Will the West Pacific trade winds die down around January 4th 2020?

The following figure shows that the West Pacific trade winds died down around the 17th of September 2019 and two tropical months (i.e. 56.4 days) later around 10th of November 2010.


Just prior to these two dates, a hybrid combination of an Equatorial Rosby wave and Equatorial Kevin wave, known as a Madden Julian Oscillation (MJO), past just north of Papua New Guinea.
Associated with the Rosby wave component of the MJO were a pair of tropical low-pressure cells located on either side of the Equator that produced a burst of strong westerly winds that dramatically reduced the strength of the West Pacific trade winds a few days later.

The figure below displays the time-longitude plots for 850 hPa westerly wind anomalies covering this period of time. It clearly shows the Aug-Sep and Oct-Nov MJO events that "kill" the West Pacific trade winds around September 17th and November 10th.

If this pattern repeats itself, then we should expect the strength of West Pacific Trade winds to die down around January 4th, 2020. It will be interesting to see if this is enough to tip the Pacific in its EL Nino mode or will it require a couple more of these (lunar-driven) events.
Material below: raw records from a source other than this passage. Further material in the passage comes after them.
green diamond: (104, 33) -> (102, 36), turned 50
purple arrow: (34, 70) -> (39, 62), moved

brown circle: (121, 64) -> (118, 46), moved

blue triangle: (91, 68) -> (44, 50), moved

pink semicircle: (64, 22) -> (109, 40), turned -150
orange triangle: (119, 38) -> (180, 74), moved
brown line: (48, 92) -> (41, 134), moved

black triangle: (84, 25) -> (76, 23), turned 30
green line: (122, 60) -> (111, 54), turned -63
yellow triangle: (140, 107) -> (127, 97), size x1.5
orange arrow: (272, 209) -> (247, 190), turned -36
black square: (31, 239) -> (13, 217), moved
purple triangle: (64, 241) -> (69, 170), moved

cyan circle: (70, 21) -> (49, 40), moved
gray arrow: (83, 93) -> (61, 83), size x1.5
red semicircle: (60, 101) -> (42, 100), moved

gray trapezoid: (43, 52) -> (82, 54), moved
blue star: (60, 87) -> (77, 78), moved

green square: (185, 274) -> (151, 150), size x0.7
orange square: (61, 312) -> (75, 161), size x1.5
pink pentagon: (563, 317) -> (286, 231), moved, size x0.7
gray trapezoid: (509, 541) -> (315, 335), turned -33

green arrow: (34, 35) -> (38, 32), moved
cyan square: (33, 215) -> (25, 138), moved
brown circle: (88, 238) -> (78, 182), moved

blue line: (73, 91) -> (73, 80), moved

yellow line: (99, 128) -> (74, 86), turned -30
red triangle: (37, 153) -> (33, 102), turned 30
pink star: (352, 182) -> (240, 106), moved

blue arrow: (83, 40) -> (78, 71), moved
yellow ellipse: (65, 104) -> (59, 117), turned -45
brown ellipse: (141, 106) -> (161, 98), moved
Thursday, December 12, 2019

The Lunar Alignment Density Index and the Upcoming 2020 El Nino Event

There have been five major El Nino events between 1996 and 2019. These events occurred in the years: 1997-98, 2002-03, 2006-07, 2009-10, and 2015-16.

These events occur when the Equatorial Southern Oscillation Index (Eq. SOI) is > 0.0 for an extended period of time as shown by the red curve in the first of two figures displayed below.
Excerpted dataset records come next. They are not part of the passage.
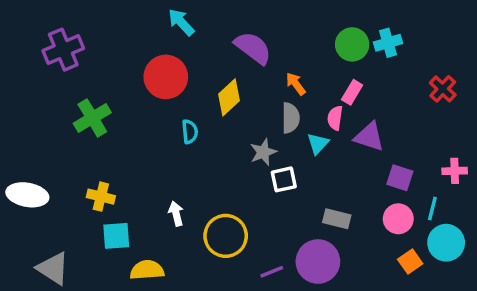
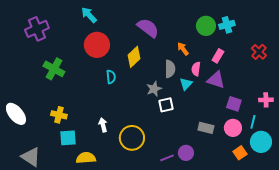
cyan arrow: (181, 22) -> (89, 15), moved
orange arrow: (296, 84) -> (183, 49), moved
pink rectangle: (352, 92) -> (218, 56), moved
green cross: (92, 118) -> (54, 69), turned -30
white ellipse: (27, 195) -> (16, 114), turned 40
gray rectangle: (337, 219) -> (206, 128), moved
purple circle: (318, 262) -> (186, 153), size x0.6
purple line: (272, 272) -> (167, 158), moved

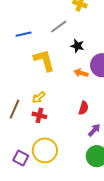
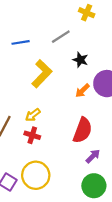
yellow L-shape: (44, 60) -> (42, 74), turned 55
orange arrow: (81, 73) -> (82, 91), turned -64
red semicircle: (83, 108) -> (83, 130), size x1.6

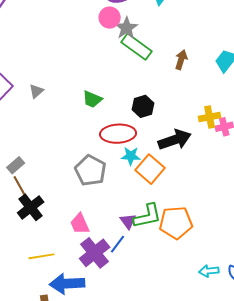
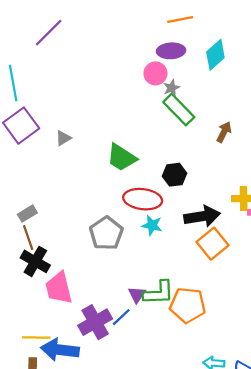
gray star: (126, 28) -> (172, 88), size x0.7
green trapezoid: (92, 99) -> (122, 158), size x1.4
orange square: (150, 169) -> (212, 244), moved
black cross: (31, 207) -> (35, 261), turned -32
pink trapezoid: (80, 224) -> (59, 288), moved, size x1.4
yellow line: (41, 256) -> (36, 337), moved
N.B. For a decription of the Eq. SOI go to:

Wilson and Sidorenkov (2020) have developed a preliminary Lunar Alignment Density Index (LADI) that shows that there are increases in the frequency of periods of close alignment (< 0.6 days) between two lunar cycles, that precede each of these major El Nino events. See the areas in dark blue that are highlighted in the following graph.

The exact nature of the LADI cannot be discussed at this point because it is being submitted for publication in the peer-reviewed literature. Suffice it to say, that index incorporates two distinct lunar cycles that we believe are responsible for the generation of Equatorial Rosby and Kelvin waves.

Reference Eq. SOI:

What the LADI tells us is that if our hypothesis connecting the two lunar cycles with the generation of Equatorial Rossby and Kelvin Waves is correct, then the should be a major El Nino event sometime in the coming year (i.e. 2020).

It is important to note, however, that the prediction of a 2020 El Nino event is subject to the caveat that we are approaching a period where the 11.2-year (solar-driven) cycle in the strength of the (Equatorial) West Pacific trade winds reaches a maximum sometime in 2021-22 (see the graph below). This could tip the Pacific Ocean towards a La Nina event just after the 2020 El Nino event (i.e. possibly by the 2020-21 southern-hemisphere summer.)